Corpus of Electronic Texts Edition
The Annals of Ulster (Author: [unknown])

Year U1170


Kalends of Jan. on 5th feria, 10th of the moon, A.D. 1170.


Concobhar, son of Muircertach Ua Lochlainn, king of Cenel-Eogain, royal heir of all Ireland, was killed by Aedh Mac Cana the Little and by the Ui-Caraca[i]n, Easter [Holy] Saturday [April 4], in the centre of the Great Third in Ard-Macha.


Donnchadh Ceinnselach Ua Cellaigh was killed by the Leinstermen.


(A hosting by Ruaidhri Ua Conchobair and by Mael-Sechlainn and by Tigernan Ua Ruairc and by Murchadh Ua Cerbuill to Ath-cliath to give battle to Mac Murchadha and to the Earl. When, however, they were face to face preparing for the battle; they noticed no[thing] until they saw the fort on fire, that is, [by] fire of lightning. Howbeit, after that Ua Conchubair turned back, after refusal of battle was offered to him. Thereafter, Mac Murchadha went into Ath-cliath, after giving his word to the Foreigners of Ath-cliath. And he failed upon his word and many persons were killed there and he expelled the Foreigners.


The hostages of Mac Murchadha, namely, his own son and his grandson, that is, the son of


Domnall Caemanach and the son of his foster-brother, to wit, the son of Ua Caellaidhe, were killed by Ruaidhri Ua Conchubhair, through suggestion of Tigernan Ua Ruairc.)

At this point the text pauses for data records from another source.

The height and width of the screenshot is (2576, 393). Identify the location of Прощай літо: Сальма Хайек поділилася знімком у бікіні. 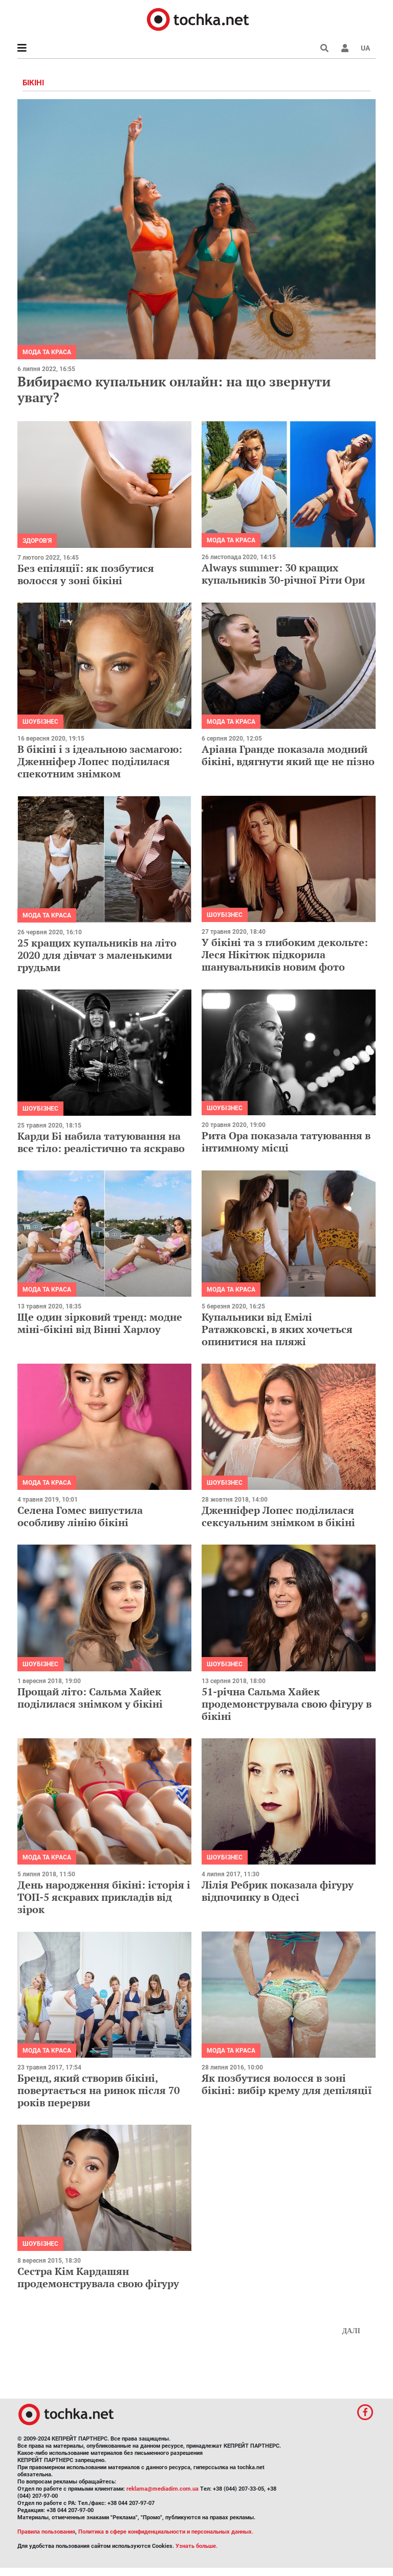
(90, 1698). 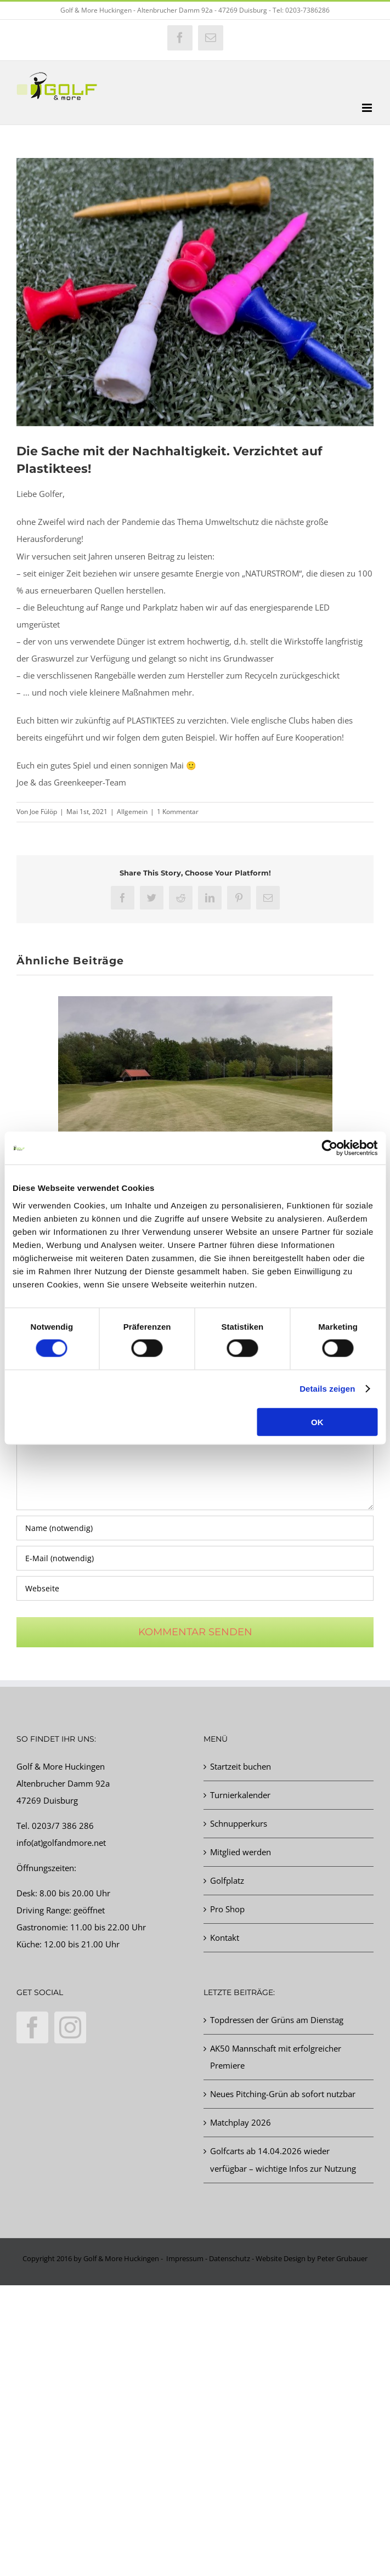 I want to click on Golfplatz, so click(x=227, y=1880).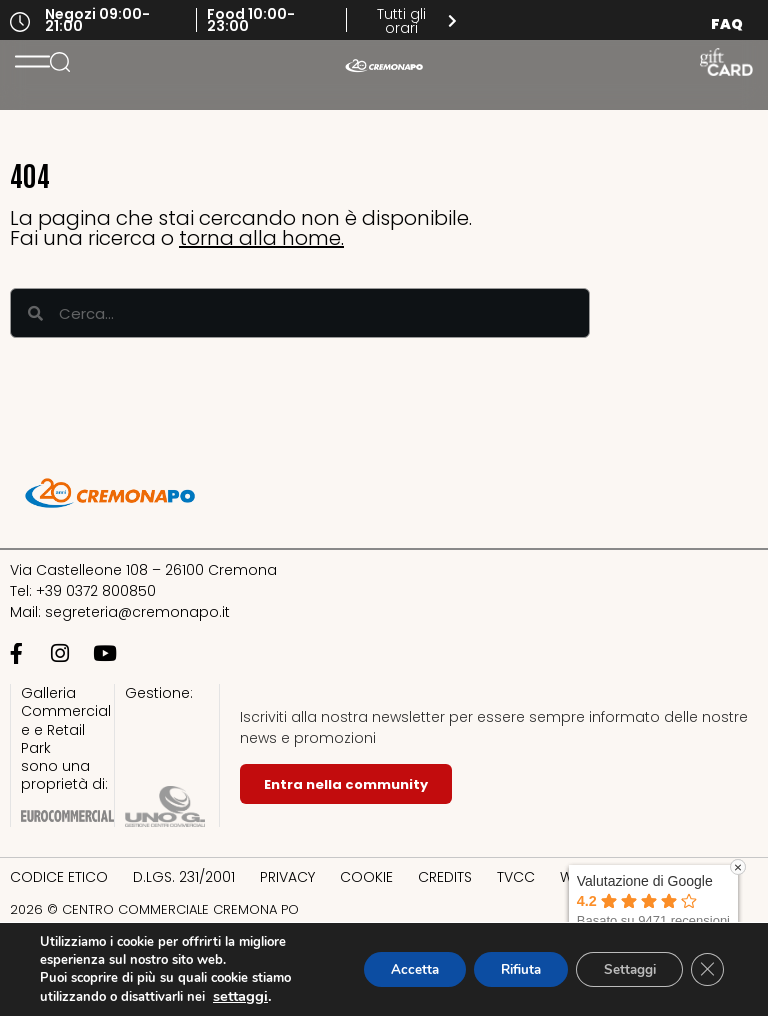 The height and width of the screenshot is (1016, 768). I want to click on settaggi, so click(240, 996).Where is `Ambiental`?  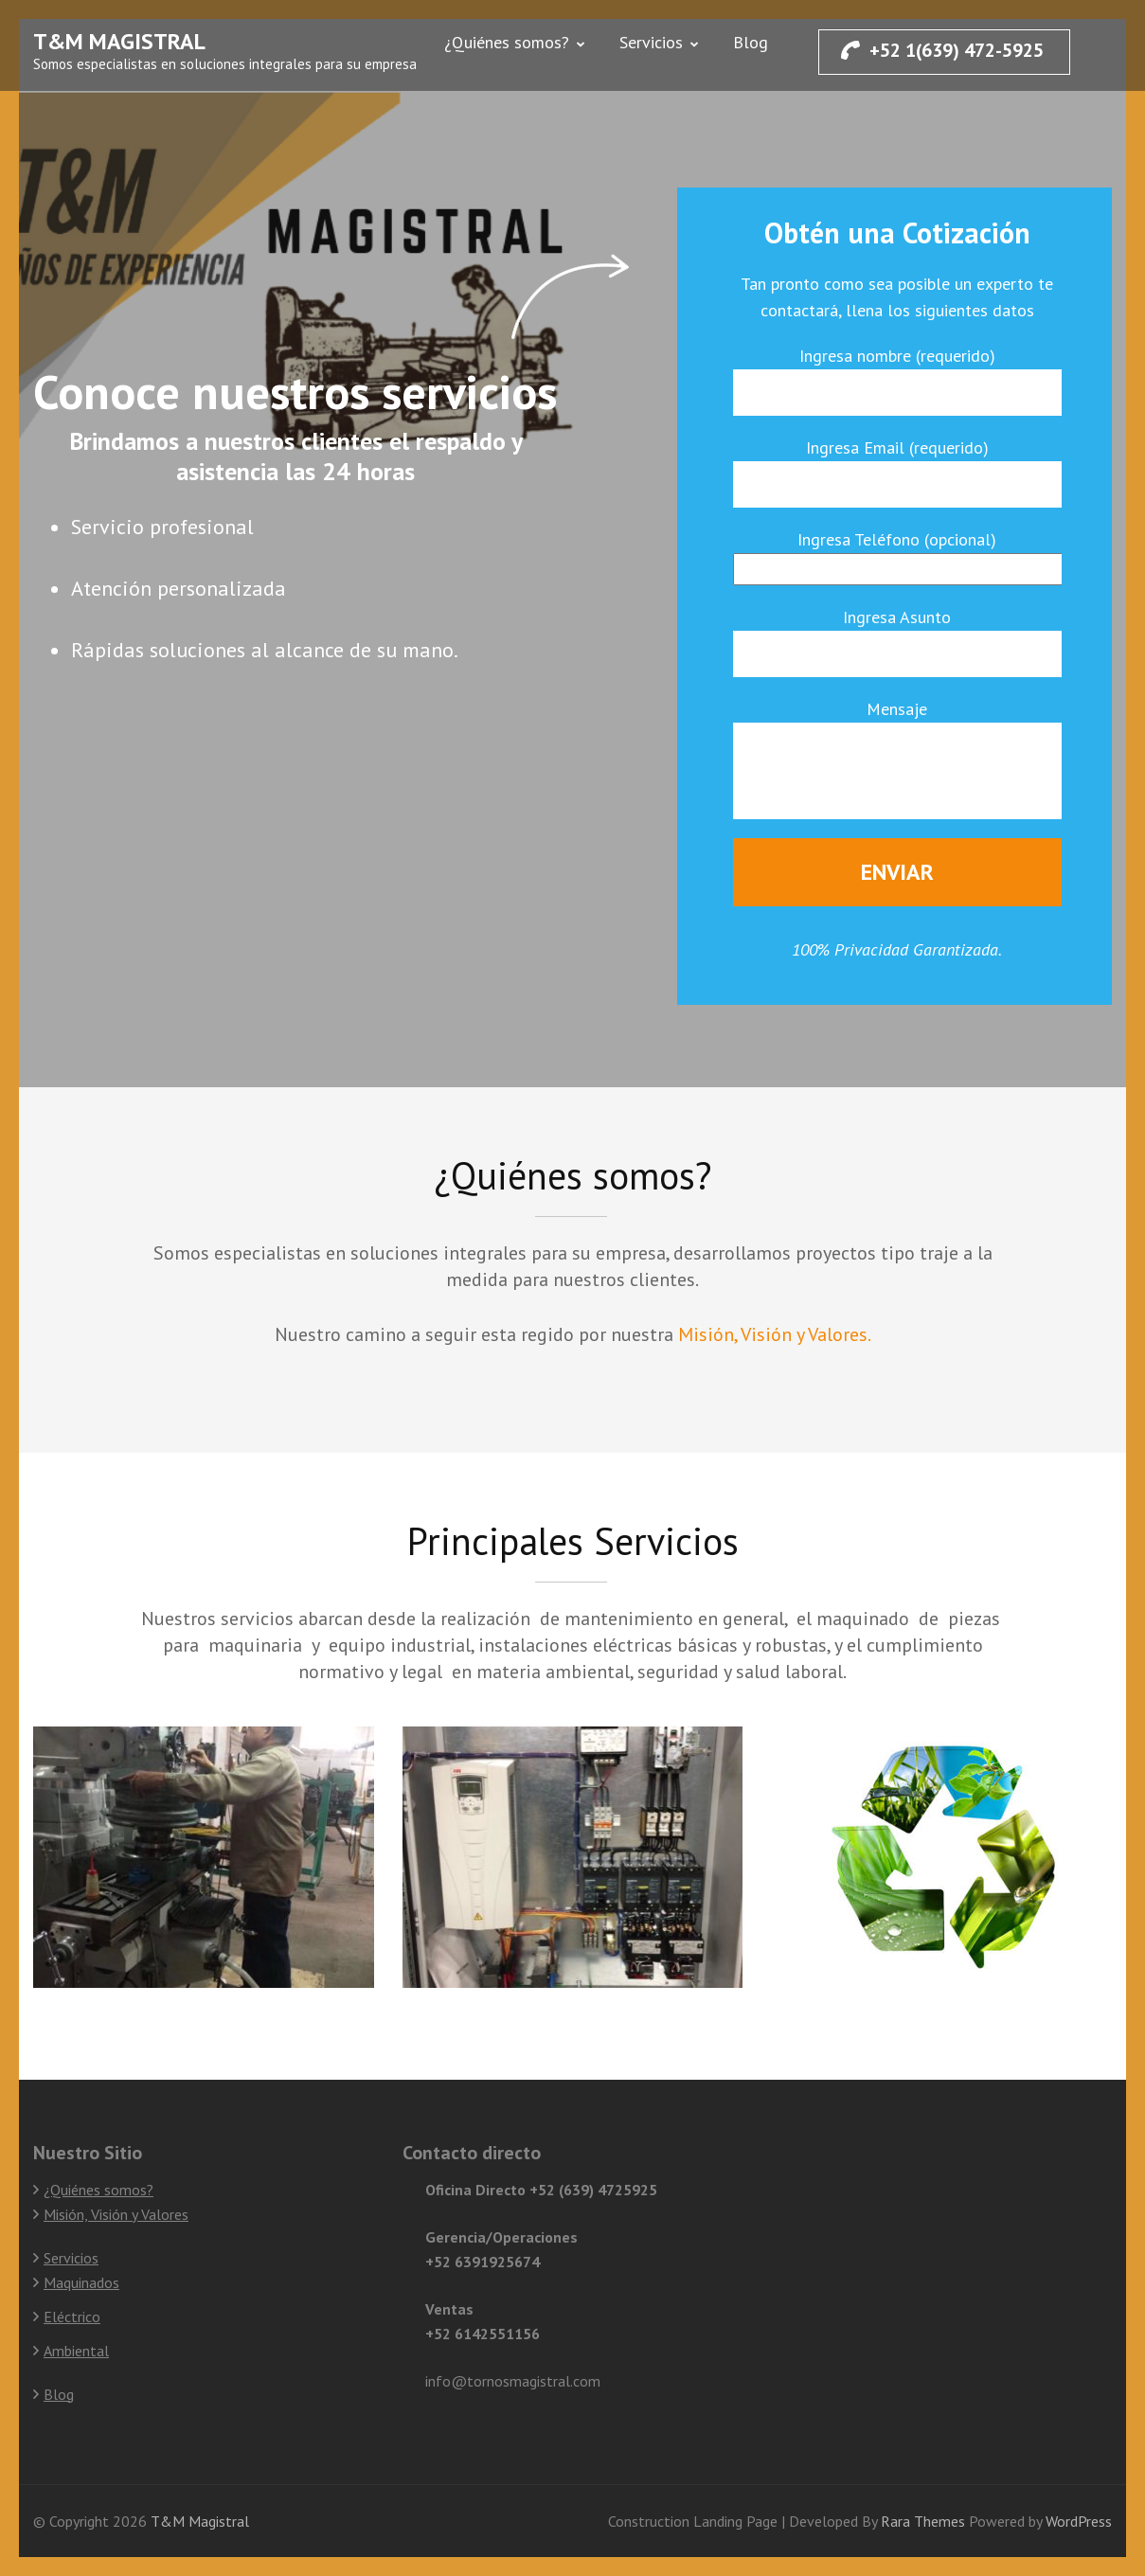 Ambiental is located at coordinates (76, 2350).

Ath-cliath was destroyed by Diarmait Mac Murchadha and by the transmarine men he brought with him from the east to destroy Ireland, in revenge for his expulsion over sea out of his own land and of the killing of his son. Howbeit, they inflicted slaughter upon the Foreigners of Ath-cliath and Port-lairgi and, on the other hand, many slaughters were inflicted upon themselves. Moreover, Leinster and the country of Meath, both churches and territories, were destroyed by them and they took Ath-cliath and Port-lairgi.


A great, unbecoming deed was done by the monk, namely, by Amlaimh, son of the successor of [St.] Finnian of Magh-bile and by Maghnus Mac Duinnsleibhe [Ua Eochadha], king of Ulidia, along with the chiefs of Ulidia and with the Ulidians besides, except the bishop, Mael-Isu and Gilla-Domanghairt Mac Cormaic, successor of [St.] Comgall and Mael-Martain, successor of [St.] Finnian, with their communities: that is, the Congregation of Canons Regular, with their abbot, whom Mael-Moedoic Ua Morgair, Legate of the successor of [St.] Peter, instituted in Saball of [St.] Patrick, were expelled out of the


monastery they themselves built and were despoiled completely, both of books and furniture, cows and persons, horses and sheep and all things they had collected therein from the time of the Legate aforesaid to then, save the tunics and the capes which were upon them at that hour,—through carnal jealousy and self-love and desire of honour for himself. For the monks of Drochait-atha deposed him from the abbacy [of Saball] for just causes. Alas! alas! alas! in sooth. Woe who did and woe the country wherein was done the deed. But it went not without vengeance from the Lord; for the chiefs who did it were killed at one and the same time by a few enemies and the king was wounded and killed unhappily a little while after, in the place wherein that unrighteous counsel was decided upon, namely, in Dun. Now, on Tuesday the Congregation was expelled; on Tuesday, at the end of a year, the nobles of Ulidia were killed and the king was wounded; on Tuesday, a little after, he himself was killed by his brother in Dun.


Diarmait Ua Ainbfheith, king of Ui-Meith and leader of the horse-host of the king of Ailech, was killed by a fleet that came from the Islands of Orcc to the Island that was built by himself upon Loch-Ruidhe, namely, upon Inis-Lachain.